Francis is a town in Pontotoc County, Oklahoma, United States. As of the 2020 census, Francis had a population of 244.
==Geography==
According to the United States Census Bureau, the town has a total area of 0.6 sqmi, all land.

===Climate===

Climate data for Francis, Oklahoma
| Month | Jan | Feb | Mar | Apr | May | Jun | Jul | Aug | Sep | Oct | Nov | Dec | Year |
| Mean daily maximum °F (°C) | 50.4 (10.2) | 55.8 (13.2) | 65.3 (18.5) | 74.7 (23.7) | 81 (27) | 87.9 (31.1) | 93.6 (34.2) | 93.5 (34.2) | 85.7 (29.8) | 76.1 (24.5) | 63.7 (17.6) | 53.5 (11.9) | 73.4 (23.0) |
| Mean daily minimum °F (°C) | 27.5 (−2.5) | 31.6 (−0.2) | 40.4 (4.7) | 50.1 (10.1) | 58.1 (14.5) | 65.9 (18.8) | 70.6 (21.4) | 69.1 (20.6) | 61.9 (16.6) | 51.1 (10.6) | 40.5 (4.7) | 30.8 (−0.7) | 49.8 (9.9) |
| Average precipitation inches (mm) | 1.5 (38) | 2.2 (56) | 3.3 (84) | 3.5 (89) | 5.6 (140) | 4.1 (100) | 2.4 (61) | 2.9 (74) | 4.5 (110) | 4.2 (110) | 2.8 (71) | 2.0 (51) | 38.9 (990) |
Source 1: weather.com
Source 2: Weatherbase.com

==Demographics==

Historical population
| Census | Pop. | Note | %± |
| 1910 | 931 |  | — |
| 1920 | 911 |  | −2.1% |
| 1930 | 607 |  | −33.4% |
| 1940 | 370 |  | −39.0% |
| 1950 | 271 |  | −26.8% |
| 1960 | 286 |  | 5.5% |
| 1970 | 283 |  | −1.0% |
| 1980 | 365 |  | 29.0% |
| 1990 | 346 |  | −5.2% |
| 2000 | 332 |  | −4.0% |
| 2010 | 315 |  | −5.1% |
| 2020 | 244 |  | −22.5% |
U.S. Decennial Census

===2020 census===
As of the 2020 census, Francis had a population of 244. The median age was 35.3 years. 27.0% of residents were under the age of 18 and 16.8% of residents were 65 years of age or older. For every 100 females there were 98.4 males, and for every 100 females age 18 and over there were 93.5 males age 18 and over.

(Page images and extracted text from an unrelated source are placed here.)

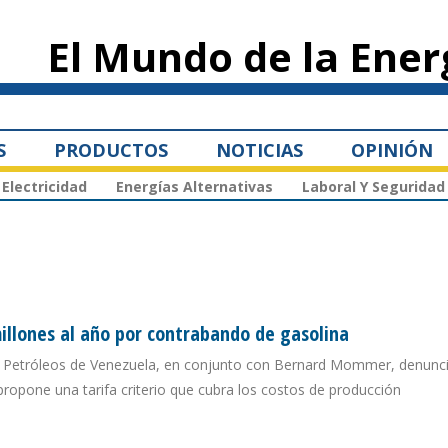
Pasar al
contenido
El Mundo de la Ener
principal
S
PRODUCTOS
NOTICIAS
OPINIÓN
Electricidad
Energías Alternativas
Laboral Y Seguridad
illones al año por contrabando de gasolina
de Petróleos de Venezuela, en conjunto con Bernard Mommer, denunci
propone una tarifa criterio que cubra los costos de producción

0.0% of residents lived in urban areas, while 100.0% lived in rural areas.

There were 99 households in Francis, of which 46.5% had children under the age of 18 living in them. Of all households, 48.5% were married-couple households, 13.1% were households with a male householder and no spouse or partner present, and 29.3% were households with a female householder and no spouse or partner present. About 17.2% of all households were made up of individuals and 7.0% had someone living alone who was 65 years of age or older.

There were 112 housing units, of which 11.6% were vacant. The homeowner vacancy rate was 4.6% and the rental vacancy rate was 7.0%.

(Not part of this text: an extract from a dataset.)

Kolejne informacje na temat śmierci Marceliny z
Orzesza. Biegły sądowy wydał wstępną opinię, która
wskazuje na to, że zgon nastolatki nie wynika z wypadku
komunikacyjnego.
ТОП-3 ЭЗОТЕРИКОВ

Racial composition as of the 2020 census
| Race | Number | Percent |
|---|---|---|
| White | 167 | 68.4% |
| Black or African American | 0 | 0.0% |
| American Indian and Alaska Native | 46 | 18.9% |
| Asian | 3 | 1.2% |
| Native Hawaiian and Other Pacific Islander | 0 | 0.0% |
| Some other race | 1 | 0.4% |
| Two or more races | 27 | 11.1% |
| Hispanic or Latino (of any race) | 7 | 2.9% |

===2000 census===
As of the census of 2000, there were 332 people, 139 households, and 97 families residing in the town. The population density was 567.1 PD/sqmi. There were 155 housing units at an average density of 264.8 /sqmi. The racial makeup of the town was 81.93% White, 12.65% Native American, 0.30% Asian, and 5.12% from two or more races. Hispanic or Latino of any race were 1.51% of the population.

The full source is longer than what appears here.